Budapest + Cape Town: What’s Open?

July 18, 2008 § 1 Comment

During our PCF5 workshop on the Cape Town Declaration, Paul West and I got into a collegial debate about the definition of an ‘open educational resource‘. He held up a book he’s working on and said: “This contains legal advice that I’ve had vetted, so I want to release it under a no-derivatives Creative Commons license. I think this is an open educational resource. Do you?”

My answer was ‘no’. For me, the fundamental test of an open educational resource is whether it is under a license and uses a format that allows remixing. This is how we defined it in the Cape Town Declaration:

Open educational resources should be freely shared through open licenses which facilitate use, revision, translation, improvement and sharing by anyone. Resources should be published in formats that facilitate both use and editing, and that accommodate a diversity of technical platforms.

The real promise of open education rests on this remixability. It’s what creates space for increased innovation and creativity in learning.

Of course, there is an important place in education for fixed, authoritative works like the one Paul describes. And, there is no question, releasing these under an open license like CC-ND is a very good thing. However, I would label such documents as ‘open access resources’ rather than ‘open educational resources’.

While may seem like nit-picking, it’s important to be clear on the differences here. The stakes are high. The Budapest Declaration defined the minimum spec for an open access resource, which benefited the worlds of education and research tremendously. Cape Town has now set out a spec for open education resources. It may have a similar effect over time, but only if we are clear that open educational resources represent a separate and complimentary tactic to open access. They are about the potential of remixable education.

§ One Response to Budapest + Cape Town: What’s Open?

  • It will come as no surprise that I completely agree with Mark here. And I like the idea of reserving the term “Open access resources” for those works with the ND (no derivatives) term or equivalent restrictions on derivation, and “Open educational resources” for those that explicitly allow derivatives. I also agree that open access resources are extremely useful and valuable contributions, but they do not have the essential qualities that make them potentially transformative in an educational sense.

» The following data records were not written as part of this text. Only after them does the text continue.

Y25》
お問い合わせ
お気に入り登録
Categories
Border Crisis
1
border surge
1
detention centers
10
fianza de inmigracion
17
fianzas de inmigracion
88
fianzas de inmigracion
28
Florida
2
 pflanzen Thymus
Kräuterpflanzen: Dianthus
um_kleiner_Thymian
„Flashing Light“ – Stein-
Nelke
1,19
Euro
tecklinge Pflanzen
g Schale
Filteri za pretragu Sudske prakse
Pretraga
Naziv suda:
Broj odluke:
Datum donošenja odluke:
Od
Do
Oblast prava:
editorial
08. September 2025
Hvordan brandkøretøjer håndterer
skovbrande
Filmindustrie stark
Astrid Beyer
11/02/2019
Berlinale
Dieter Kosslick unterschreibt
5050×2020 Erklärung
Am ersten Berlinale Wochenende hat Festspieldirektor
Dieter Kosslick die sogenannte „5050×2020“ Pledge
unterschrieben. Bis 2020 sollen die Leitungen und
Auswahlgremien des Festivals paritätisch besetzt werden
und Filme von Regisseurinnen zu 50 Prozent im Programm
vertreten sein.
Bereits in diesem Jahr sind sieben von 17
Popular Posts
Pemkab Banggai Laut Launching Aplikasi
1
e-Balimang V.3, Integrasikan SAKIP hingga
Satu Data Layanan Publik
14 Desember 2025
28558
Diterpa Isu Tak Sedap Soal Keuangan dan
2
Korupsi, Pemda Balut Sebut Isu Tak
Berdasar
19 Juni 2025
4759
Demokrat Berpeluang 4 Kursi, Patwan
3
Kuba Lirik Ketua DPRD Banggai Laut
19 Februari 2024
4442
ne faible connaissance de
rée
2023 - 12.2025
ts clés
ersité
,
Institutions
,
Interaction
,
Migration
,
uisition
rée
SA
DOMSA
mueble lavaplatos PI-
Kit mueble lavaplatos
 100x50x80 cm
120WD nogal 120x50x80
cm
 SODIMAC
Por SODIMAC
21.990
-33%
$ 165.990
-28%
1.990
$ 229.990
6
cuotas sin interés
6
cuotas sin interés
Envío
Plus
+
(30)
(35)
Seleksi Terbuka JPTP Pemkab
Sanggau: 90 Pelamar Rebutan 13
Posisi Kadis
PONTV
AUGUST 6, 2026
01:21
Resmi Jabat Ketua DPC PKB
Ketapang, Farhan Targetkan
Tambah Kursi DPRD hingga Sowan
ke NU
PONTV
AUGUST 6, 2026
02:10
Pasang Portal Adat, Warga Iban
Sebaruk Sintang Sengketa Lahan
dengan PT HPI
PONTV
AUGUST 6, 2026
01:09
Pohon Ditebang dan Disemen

    Something that I would like to also see discussed further is the fact that you can have an authoritative version of something without restricting derivative works. In a digital world, there is no loss to the original when you allow people to adapt things. So Paul can release his original, authoritative version of the text as CC BY (attribution only), clarifying that it is the only authoritative version out there. Any derivative works would have to be attributed to the original (which of course remains pristine regardless of how much deriving is going on), thereby immediately distinguishing them as derivatives (and thus not the original authoritative form). It is not clear to me what is gained by preventing clearly beneficial derivatives, such as translations, alternative media formats, or allowing for excerpts of the text to be taken and contextualized in a fashion that is more useful for the audience at hand. If you want to be absolutely sure about this, you can release a “branded” version of the work (i.e., with additional formatting and logos and whatever else gives it the mark of authority) with an ND term, and simultaneously release an “unbranded” version (identical except for the extraneous stuff) which is available for derivation. All CC licenses are non-exclusive and can be dually licensed in this way.

    There is a similar problem along this line of thinking regarding the use of the SA (share-alike) term, but I’ll leave that for another day. Glad to see these issues were discussed at PCF5.